I have been hit with these pictures from three (3) different sources .. I don't know if any of you have seen them. Eye opening to say the least.

JR


----------



## Bigwolf (Apr 12, 2007)

Wow, talk about screwing up your timetable and budget! :laugh:


----------



## Road Guy (Apr 15, 2007)

ouch!

sucks when you have to build another coffer damn to pump the water out of another coffer dam..

but probably with all the crazy engineering they do in Dubai (&amp; do pretty well actually) they probably had that figured in somewhere...


----------



## cement (Apr 15, 2007)

umm, looks like we need some extra work here...


----------



## bigray76 (Apr 27, 2007)

Our safety director here would have a heart attack if that happened!

-Ray


----------



## MA_PE (May 1, 2007)

holy crap. I'll bet that crane is totaled.

"whew that was close we almost lost a $400 hand cart." [blazing Saddles]


----------



## DVINNY (May 1, 2007)

Fluid moves from a point of high pressure to a point of low pressure...

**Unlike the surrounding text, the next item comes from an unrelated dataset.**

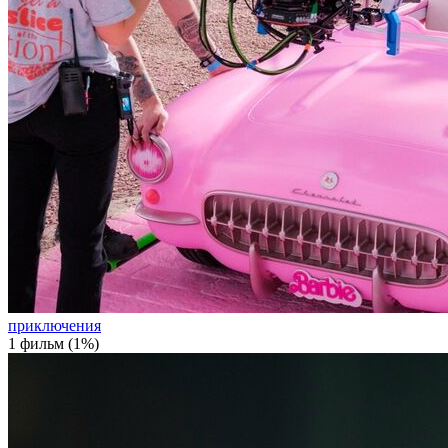
приключения
1 фильм (1%)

..... what's the surprise?


----------



## Dleg (May 2, 2007)

Isn't the big appeal for businesses in Dubai the fact that there are no rules or regulations? I bet there are tons of accidents occurring every day there. This is probably just one of the more spectacular ones.


----------



## FusionWhite (May 3, 2007)

Matt Lauer was in Dubai this morning and was saying that the people work there for dollars a day. Yeah sounds like a place thats not going to have a lot time consuming "safety" regulations.


----------